The CDL data for the Bear Lake watershed is reclassified before simulation.

# Define the values that represent our classes of interest
non_ag <- c(61:65, 81:83, 87:88, 92, 111:112, 121:124, 131, 141:143, 152, 176, 181, 190, 195)
alfalfa <- c(36:37)
major_ag <- c(1, 2, 5, 12, 13, 22:24, 26, 225:226, 228, 234, 236, 238:241, 254)
all_numbers <- 1:256
ag <- setdiff(all_numbers, c(non_ag, alfalfa, major_ag))

# reclassify into background = 0, major-ag = 1, alfalfa = 2, non-ag = 3, ag = 4
cdl_reclass <- terra::app(bl_raster, fun = function(x) {
  ifelse(is.na(x), 0,
         ifelse(x %in% major_ag, 1,
                ifelse(x %in% alfalfa, 2,
                       ifelse(x %in% non_ag, 3, 4)
                )
         )
  )
})
terra::plot(cdl_reclass, axes = FALSE, main = "Reclassified Landscape")

# Get the USDA NASS confusion matrix for Utah in 2008
trans_mat_08 <- readRDS(system.file("extdata/trans_mat_08.rds", 
                                    package = "cdlsim"))
print(trans_mat_08)
#>   0          1          2          3          4
#> 0 1 0.00000000 0.00000000 0.00000000 0.00000000
#> 1 0 0.93011768 0.01303862 0.04198174 0.01486196
#> 2 0 0.03093508 0.83156145 0.08164135 0.05586211
#> 3 0 0.03422092 0.03652534 0.91287971 0.01637403
#> 4 0 0.04406338 0.03388917 0.02435344 0.89769401
# Simulate the Bear Lake watershed 5 times
set.seed(1891)

bl_sim <- simulate_raster_patch(original_raster = cdl_reclass,
                      transition_matrix = trans_mat_08,
                      non_trans = c(0), iterations = 5)
# look at the simulations
terra::plot(bl_sim)

# Calculate Simpson's Diversity on 100 simulations
bl_sidi <- landscapemetrics::lsm_l_sidi(bl_sim) |>
  dplyr::rename(sim_value = value)


# Calculate Shannon's and Simpson on the 1000 iter sims and og models
og_sidi <- landscapemetrics::lsm_l_sidi(cdl_reclass) |>
  dplyr::rename(og_value = value)


# combine the og and sim results into one dataframe
div_combo_bl <- dplyr::full_join(bl_sidi, og_sidi, dplyr::join_by(metric)) |>
  dplyr::select(metric, sim_value, og_value)

Compare the simulated Simpson’s Diversity Index values to the original landscape’s values.

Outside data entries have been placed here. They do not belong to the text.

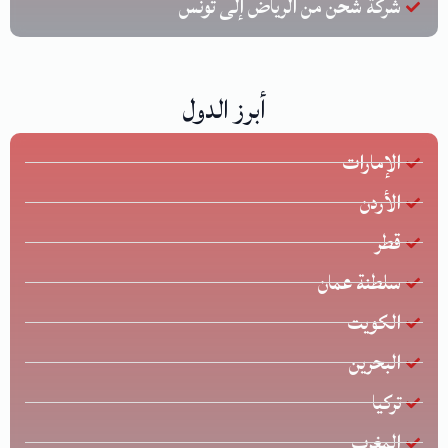
شركة شحن من الرياض إلى تونس
أبرز الدول
الإمارات
الأردن
قطر
سلطنة عمان
الكويت
البحرين
تركيا
المغرب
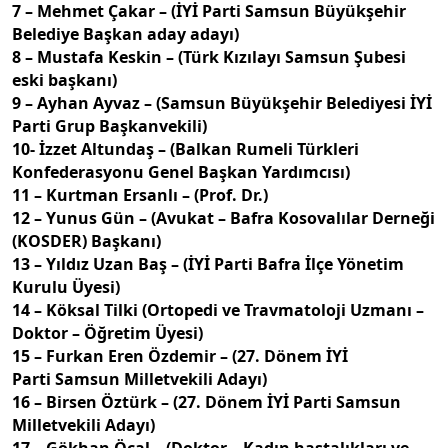
7 – Mehmet Çakar – (İYİ Parti Samsun Büyükşehir
Belediye Başkan aday adayı)
8 – Mustafa Keskin – (Türk Kızılayı Samsun Şubesi
eski başkanı)
9 – Ayhan Ayvaz – (Samsun Büyükşehir Belediyesi İYİ
Parti Grup Başkanvekili)
10- İzzet Altundaş – (Balkan Rumeli Türkleri
Konfederasyonu Genel Başkan Yardımcısı)
11 – Kurtman Ersanlı – (Prof. Dr.)
12 – Yunus Gün – (Avukat – Bafra Kosovalılar Derneği
(KOSDER) Başkanı)
13 – Yıldız Uzan Baş – (İYİ Parti Bafra İlçe Yönetim
Kurulu Üyesi)
14 – Köksal Tilki (Ortopedi ve Travmatoloji Uzmanı –
Doktor – Öğretim Üyesi)
15 – Furkan Eren Özdemir – (27. Dönem İYİ
Parti Samsun Milletvekili Adayı)
16 – Birsen Öztürk – (27. Dönem İYİ Parti Samsun
Milletvekili Adayı)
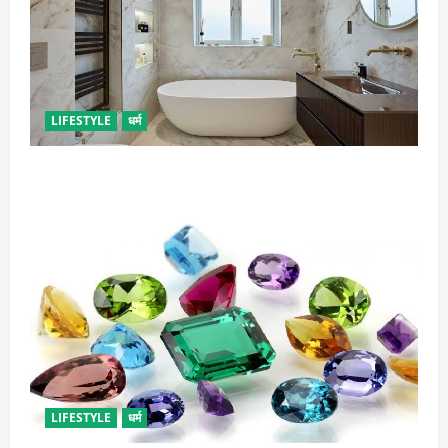
LIFESTYLE
धर्म
दुर्भाग्य लाती है घर में रखी ये चीजें, तुरंत कर दें बाहर
LIFESTYLE
धर्म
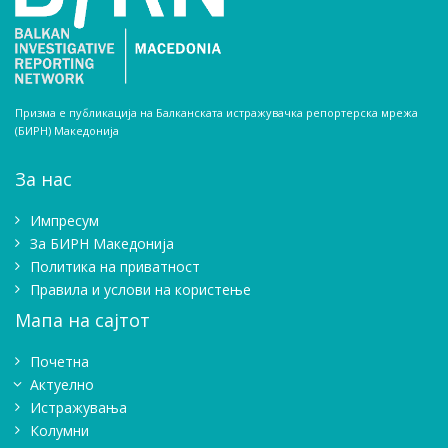
Призма е публикација на Балканската истражувачка репортерска мрежа
(БИРН) Македонија
За нас
Импресум
Зa БИРН Македонија
Политика на приватност
Правила и услови на користење
Мапа на сајтот
Почетна
Актуелно
Истражувањa
Колумни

# Print the tibble of the simulated versus original landscape values
print(div_combo_bl)
#> # A tibble: 5 × 3
#>   metric sim_value og_value
#>   <chr>      <dbl>    <dbl>
#> 1 sidi       0.558    0.559
#> 2 sidi       0.557    0.559
#> 3 sidi       0.557    0.559
#> 4 sidi       0.558    0.559
#> 5 sidi       0.558    0.559

The cdlsim package provides a flexible and intuitive framework for simulating classification uncertainty in USDA Cropland Data Layer products at the patch level. Through both a simple example and a real-world application in the Bear Lake watershed, we demonstrate how cdlsim can be used to evaluate the sensitivity of landscape metrics to random perturbations in classification. The package supports transition matrices that are either user-defined or derived from USDA NASS published confusion matrices, offering valuable tools for researchers aiming to assess the robustness of land use analyses under data uncertainty.